Sector-Specific Opportunities
- Technology and AI: Technology continues to drive M&A activity, fueled by explosive growth in artificial intelligence (“AI”). Companies are racing to acquire AI capabilities, proprietary data, and supporting infrastructure, such as data centers and energy grids to remain competitive. Both strategic buyers and private equity (“PE”) firms are aggressively pursuing deals in this space, with AI-related acquisitions expected to dominate headlines in 2025.
- Critical Minerals and Energy Transition: Canada’s leadership in critical minerals, such as lithium and copper, positions it as a global hub for M&A in the energy transition. These materials are essential for electric vehicle batteries and renewable energy projects, and federal incentives have only bolstered activity in this space. Geopolitical concerns over supply chain security are expected to keep the minerals sector a focal point for domestic and international investors.
- Healthcare and Biotech: The health-care sector offers a mix of opportunities and challenges. Pharmaceuticals and medical technology are poised for growth due to aging demographics and innovation, but PE involvement in health-care services continues to face scrutiny at the provincial level, reflecting ongoing regulatory challenges.
- Energy and Natural Resources: Rising global energy demand, coupled with Canada’s abundant resources, is expected to drive consolidation in oil and gas. Liquefied natural gas infrastructure, particularly for European exports, presents significant growth opportunities.

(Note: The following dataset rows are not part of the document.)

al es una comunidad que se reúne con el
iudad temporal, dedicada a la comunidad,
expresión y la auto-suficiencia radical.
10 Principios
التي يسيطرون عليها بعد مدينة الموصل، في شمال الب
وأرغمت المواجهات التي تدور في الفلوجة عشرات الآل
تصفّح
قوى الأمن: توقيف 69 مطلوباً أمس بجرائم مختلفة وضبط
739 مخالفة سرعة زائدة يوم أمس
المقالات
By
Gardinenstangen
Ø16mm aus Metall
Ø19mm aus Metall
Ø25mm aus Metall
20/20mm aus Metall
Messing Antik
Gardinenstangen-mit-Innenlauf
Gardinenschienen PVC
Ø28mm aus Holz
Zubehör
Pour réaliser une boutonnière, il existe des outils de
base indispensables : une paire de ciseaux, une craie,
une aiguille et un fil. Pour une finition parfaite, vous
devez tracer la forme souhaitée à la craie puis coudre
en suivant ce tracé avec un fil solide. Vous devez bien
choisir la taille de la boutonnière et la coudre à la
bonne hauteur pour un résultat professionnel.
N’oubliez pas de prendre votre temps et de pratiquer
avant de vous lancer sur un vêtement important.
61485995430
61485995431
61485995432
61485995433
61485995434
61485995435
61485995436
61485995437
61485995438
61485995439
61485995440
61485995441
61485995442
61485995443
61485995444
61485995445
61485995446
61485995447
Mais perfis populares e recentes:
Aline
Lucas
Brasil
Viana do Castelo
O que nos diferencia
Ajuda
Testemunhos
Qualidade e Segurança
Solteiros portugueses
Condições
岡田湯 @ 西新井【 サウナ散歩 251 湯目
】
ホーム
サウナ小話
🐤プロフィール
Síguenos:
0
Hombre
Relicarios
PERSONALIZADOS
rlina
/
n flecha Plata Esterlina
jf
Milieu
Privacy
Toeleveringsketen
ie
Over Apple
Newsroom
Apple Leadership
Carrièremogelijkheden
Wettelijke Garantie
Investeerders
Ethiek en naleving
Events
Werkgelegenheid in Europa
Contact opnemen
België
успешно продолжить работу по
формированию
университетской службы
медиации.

Meanwhile, Canada’s renewable energy projects remain attractive for sustainability-focused investors.
Private Equity’s Continued Dominance
PE firms are expected to play a pivotal role in Canada’s M&A activity in 2025. With record levels of dry powder (over CA$2.9 trillion globally), PE firms are under pressure to deploy capital. Platform acquisitions and add-ons will remain popular strategies, particularly in sectors like technology, health care, and infrastructure.
A backlog of portfolio companies held longer than usual is expected to spur a wave of PE exits. Firms are exploring creative solutions, such as dual-track processes (sale and initial public offering) and partial exits, to meet investor demands for liquidity. The secondaries market, which has matured significantly in recent years, will also provide alternative pathways for PE firms to achieve liquidity.

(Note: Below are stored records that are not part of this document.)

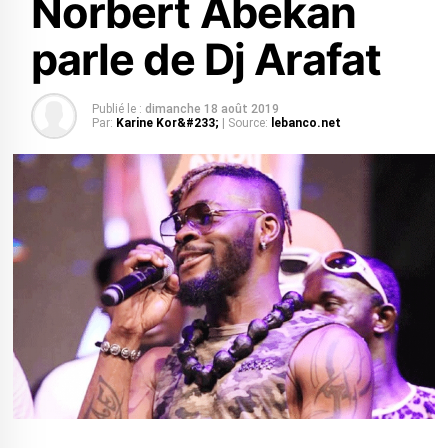
Norbert Abekan
parle de Dj Arafat
Publié le :
dimanche 18 août 2019
Par:
Karine Kor&#233;
| Source:
lebanco.net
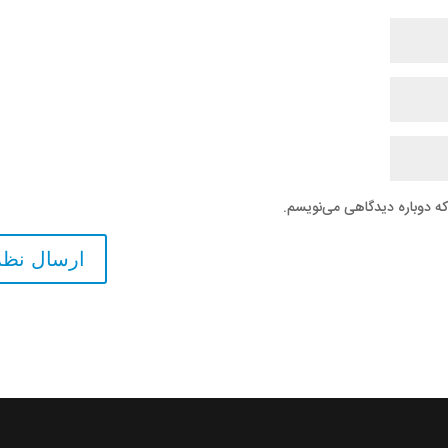
که دوباره دیدگاهی می‌نویسم.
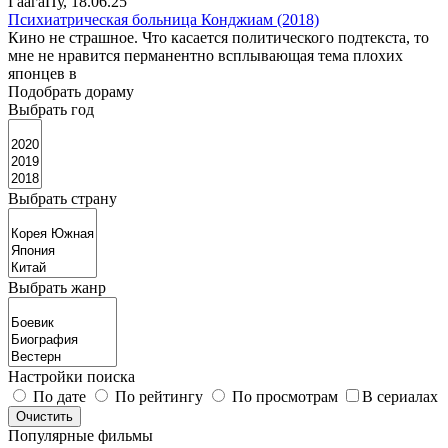
ГаагаПу
, 18.06.25
Психиатрическая больница Конджиам (2018)
Кино не страшное. Что касается политического подтекста, то
мне не нравится перманентно всплывающая тема плохих
японцев в
Подобрать дораму
Выбрать год
Выбрать страну
Выбрать жанр
Настройки поиска
По дате
По рейтингу
По просмотрам
В сериалах
Популярные фильмы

Regulatory and Geopolitical Complexity
- The Impact of Trump’s Tariff Threats: The Trump administration’s fluctuating tariffs on Canadian imports have created uncertainty for cross-border trade and have prompted retaliatory tariffs from Canada. In response, many Canadian companies are pursuing defensive acquisitions or shifting operations and investments to the U.S. to mitigate tariff risks. These developments underscore the necessity for adaptive strategies in the face of escalating geopolitical challenges.
- Heightened Scrutiny: Regulatory regimes will continue to pose challenges for dealmakers in 2025. Canada’s Competition Bureau has intensified scrutiny of large transactions, especially in concentrated industries like technology and critical minerals. This has lengthened deal timelines and raised execution costs, making early regulatory planning essential. Globally, foreign direct investment regimes add complexity, with national security reviews posing hurdles in sensitive sectors like semiconductors or cybersecurity.
Valuation Trends and Creative Deal Structures
Valuation dynamics will play a central role in shaping Canadian M&A activity in 2025. High-growth sectors like technology, health care, and critical minerals will command premium valuations, while manufacturing may see more moderate activity. To address linger-ing uncertainties, dealmakers are leveraging innovative structures, including:
- Earnouts and Contingent Value Rights: These tools allow buyers and sellers to bridge valuation gaps by tying payments to future performance.
- Deferred Payments and Minority Equity Rollovers: These structures align buyer and seller interests and mitigate risk.
- Representation and Warranty Insurance (“RWI”): RWI has become a mainstay in PE transactions, offering risk mitigation and streamlining negotiations.
The Role of Shareholder Activism
Shareholder activism is expected to intensify in 2025 as M&A activity accelerates. Activists are likely to pressure companies to pursue strategic transactions to unlock value, with cross-border activism on the rise. While environmental, social, and governance issues may take a back seat to financial performance, activism aimed at spurring M&A will remain a key driver of activity.
Conclusion: Seizing the Opportunities of 2025
Canada’s M&A landscape in 2025 is set to offer significant opportunities for growth and transformation. Success will require creativity, agility, and thoughtful planning. Whether you’re a PE investor deploying capital, a strategic buyer pursuing transformative acquisitions, or a business navigating the complexities of cross-border transactions, preparation and adaptability will be key. Early engagement with regulators, robust due diligence, and innovative transaction structures will be critical to navigating the challenges ahead.